Bill Young: Understood. And just to touch on loan growth. Can you just speak to the trends you’re seeing in multifamily. It’s been a good source of growth for you in recent quarters. Just any sense of what kind of yields you’re putting up on that? How attractive are the spreads for that business? .
Tony Labozzetta: Relative — let us look here. I think we’re still probably in that [$170 million] to over on the spreads. I would have to get back to you on that. That’s what’s coming to mind right now.
Tom Lyons: At least [$170 million to $200 million] range sense, right?
Tony Labozzetta: That’s correct. But I will tell you one of the things that just does kind of give a little bit more insight into how we’re thinking about lending. Our business model, it’s always been this, but it’s more acute today that transactions are not in high favor. A lot of it is relational oriented where we’re looking at the deposit components, insurance components and other elements as capital dollars become a little bit more — the availability of those dollars. So I think when we’re looking at the total profitability model that we run again, we put in — we drop in there the deposits and everything else that goes with it. But in general, the spread is, I would say, between [$170 million and $190 million] , I would say, is a pretty good guess.

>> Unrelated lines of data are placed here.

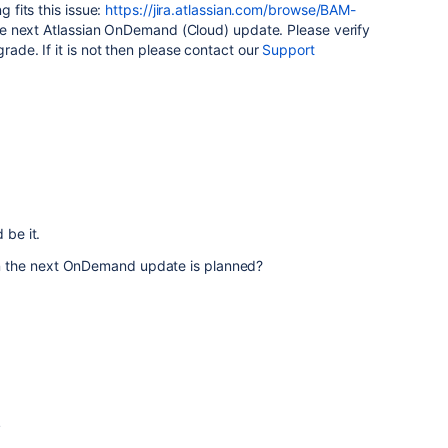
g fits this issue:
https://jira.atlassian.com/browse/BAM-
n the next Atlassian OnDemand (Cloud) update. Please verify
grade. If it is not then please contact our
Support
 be it.
 the next OnDemand update is planned?
4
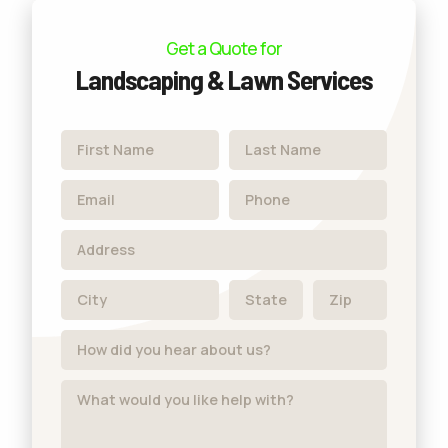
Get a Quote for
Landscaping & Lawn Services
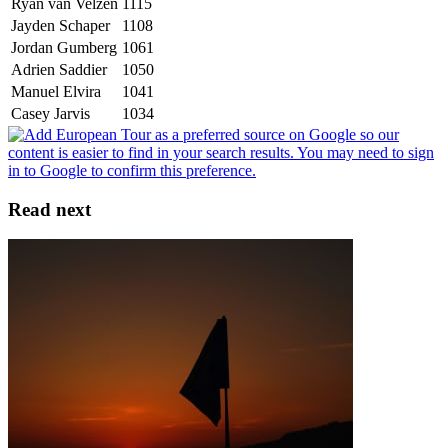
Ryan van Velzen
1115
Jayden Schaper
1108
Jordan Gumberg
1061
Adrien Saddier
1050
Manuel Elvira
1041
Casey Jarvis
1034
Read next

Bill Young: Understood. And maybe lastly, just to touch on funding. I know you’ve said in the past, you’re not particularly interested in being too aggressive on promotional activity and wholesale sources kind of make sense for you right now from a price perspective, but I guess as you kind of look on to budgeting for next year, do you see kind of any need to make any changes in terms of the core deposit gathering? Do you see a need maybe kind of the change in incentive structures for bankers to kind of lean into it a little bit or to make core deposits grow more on priority?
Tony Labozzetta: Well, I think you touched on a number of things and all of that is within our thinking. But as a general direction in terms of how we’re viewing funding today, it’s still — I would still characterize it as defensive in nature, right, which is we’re paying. If you look at our cost of deposits at 1.74% and our total cost of funds at 2.04%. It’s amongst some of the best in our peer group. So we’re very cognizant not to damage that value. That being said, that’s why we use the defensive approach right now in terms of trying to maintain deposits versus being aggressive and disintermediated and having incremental cost and damaging that. That being said, we still have to grow our business. And the way we’re approaching that into the new year is, yes, we have some targeted campaigns that we think we’re not going to do that.